Now that the location of Kinyawa/Kenyawa is identified, what else can we learn about this area? Grandin [2] has a map (below) showing the distribution of Maasai Sections [1] in Kajiado county. This map shows that Kenyawa ward falls within the area of the Kaputiei Section of Maasai. The Kaputiei Maasai are one of the Maasai sections that was moved out of the Central Rift in 1904 [3]. Now, this is not to say that the Maasai in Kinyawa are "really" Central Rift Maasai; they are who they are and they are where they are. It's been over 100 years and Maasai sections are not hermetically sealed off from each other and the world. There have been enormous social, technological, and economic changes across all groups in Kenya in that time. Nonetheless, a more complete and nuanced understanding of the location and history of this particular sample that is commonly analyzed in population genomic studies can only help ward off some of the more simplistic interpretations of the results of these analyses.
[1]: The largest socio-political unit of the Maasai is the "section" and there are about 16 sections today. The Maasai are unified by a more or less shared culture and language, but each section is autonomous.

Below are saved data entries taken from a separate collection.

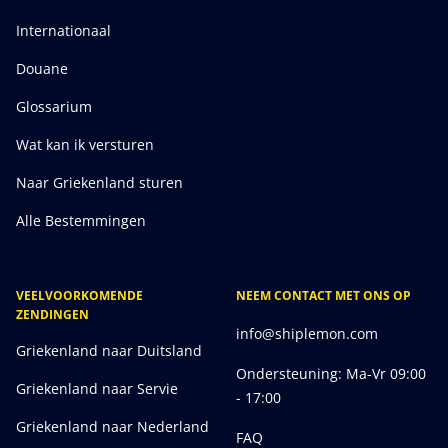
Internationaal
Douane
Glossarium
Wat kan ik versturen
Naar Griekenland sturen
Alle Bestemmingen
VEELVOORKOMENDE
NEEM CONTACT MET ONS OP
ZENDINGEN
info@shiplemon.com
Griekenland naar Duitsland
Ondersteuning: Ma-Vr 09:00
Griekenland naar Servie
- 17:00
Griekenland naar Nederland
FAQ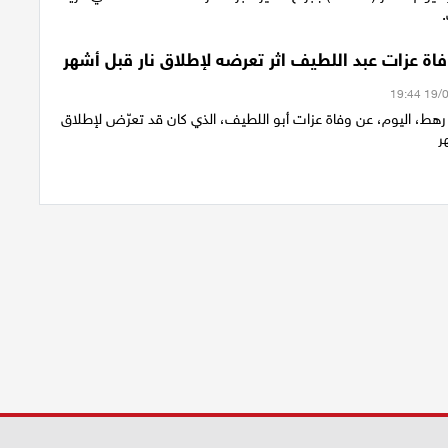
فاة عزات عبد اللطيف اثر تعرضه لإطلاق نار قبل أشهر
 رهط، اليوم، عن وفاة عزات أبو اللطيف، الذي كان قد تعرّض لإطلاق
ر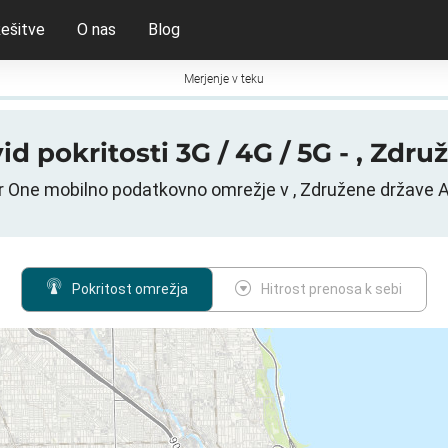
ešitve
O nas
Blog
Merjenje v teku
id pokritosti 3G / 4G / 5G - , Zdr
ar One mobilno podatkovno omrežje v , Združene države 
Pokritost omrežja
Hitrost prenosa k sebi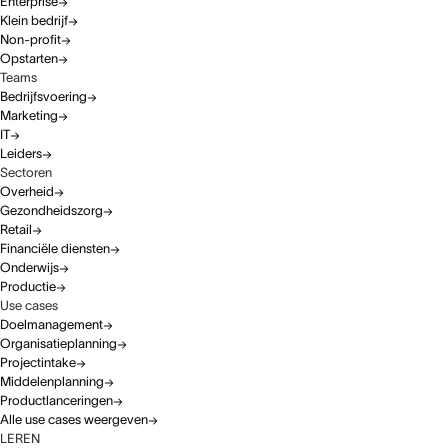
Enterprise
Klein bedrijf
Non-profit
Opstarten
Teams
Bedrijfsvoering
Marketing
IT
Leiders
Sectoren
Overheid
Gezondheidszorg
Retail
Financiële diensten
Onderwijs
Productie
Use cases
Doelmanagement
Organisatieplanning
Projectintake
Middelenplanning
Productlanceringen
Alle use cases weergeven
LEREN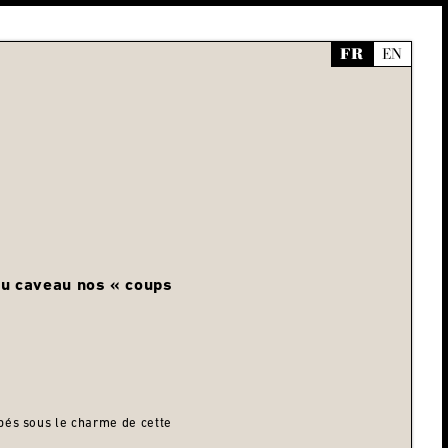
FR
EN
au caveau nos « coups
bés sous le charme de cette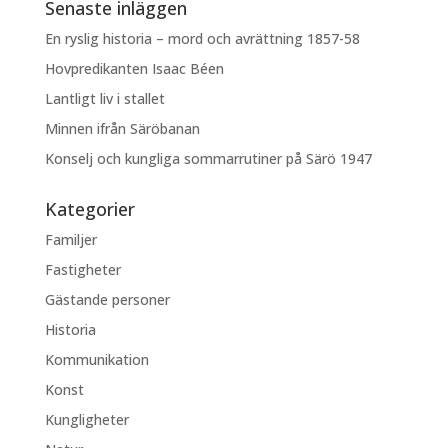
Senaste inläggen
En ryslig historia – mord och avrättning 1857-58
Hovpredikanten Isaac Béen
Lantligt liv i stallet
Minnen ifrån Säröbanan
Konselj och kungliga sommarrutiner på Särö 1947
Kategorier
Familjer
Fastigheter
Gästande personer
Historia
Kommunikation
Konst
Kungligheter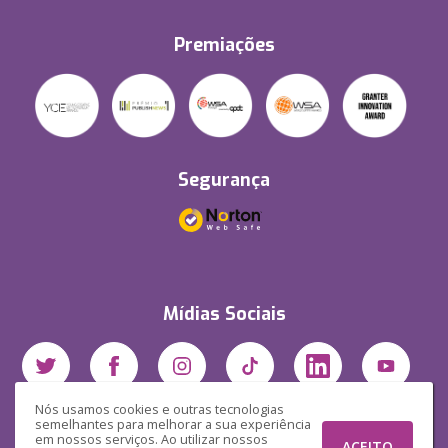
Premiações
Segurança
Mídias Sociais
Nós usamos cookies e outras tecnologias
semelhantes para melhorar a sua experiência
em nossos serviços. Ao utilizar nossos
ACEITO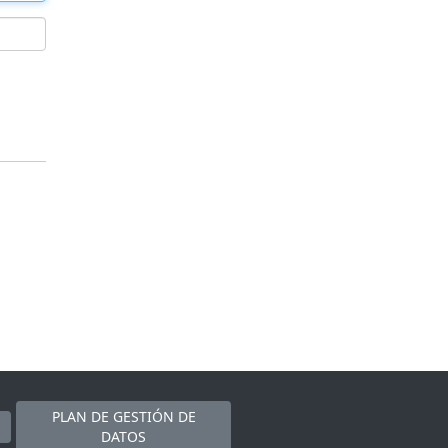
PLAN DE GESTIÓN DE
DATOS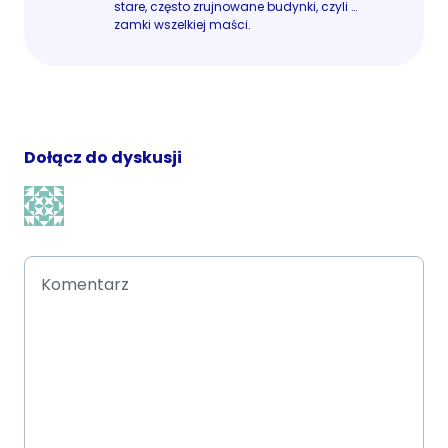
stare, często zrujnowane budynki, czyli …
zamki wszelkiej maści.
Dołącz do dyskusji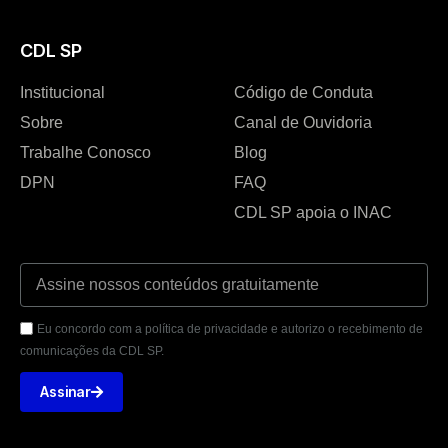
CDL SP
Institucional
Código de Conduta
Sobre
Canal de Ouvidoria
Trabalhe Conosco
Blog
DPN
FAQ
CDL SP apoia o INAC
Eu concordo com a política de privacidade e autorizo o recebimento de
comunicações da CDL SP.
Assinar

[2]: Grandin BE. 1991. The Maasai: Socio-historical context and group ranches. pp. 21-39 in "Maasai herding: An analysis of the livestock production system of Maasai pastoralists in eastern Kajiado District, Kenya". S Bekure, PN de Leeuw, BE Grandin, PJH Neate (Eds). ILCA Systems Study 4. ILCA (lnternational Livestock Centre for Africa), Addis Ababa, Ethiopia.
[3]: pg. 68 in Hughes L. 2002. Moving the Maasai: A colonial misadventure (Doctoral dissertation). St. Antony's College, University of Oxford, Oxford, UK.
[2]: Grandin BE. 1991. The Maasai: Socio-historical context and group ranches. pp. 21-39 in "Maasai herding: An analysis of the livestock production system of Maasai pastoralists in eastern Kajiado District, Kenya". S Bekure, PN de Leeuw, BE Grandin, PJH Neate (Eds). ILCA Systems Study 4. ILCA (lnternational Livestock Centre for Africa), Addis Ababa, Ethiopia.
[3]: pg. 68 in Hughes L. 2002. Moving the Maasai: A colonial misadventure (Doctoral dissertation). St. Antony's College, University of Oxford, Oxford, UK.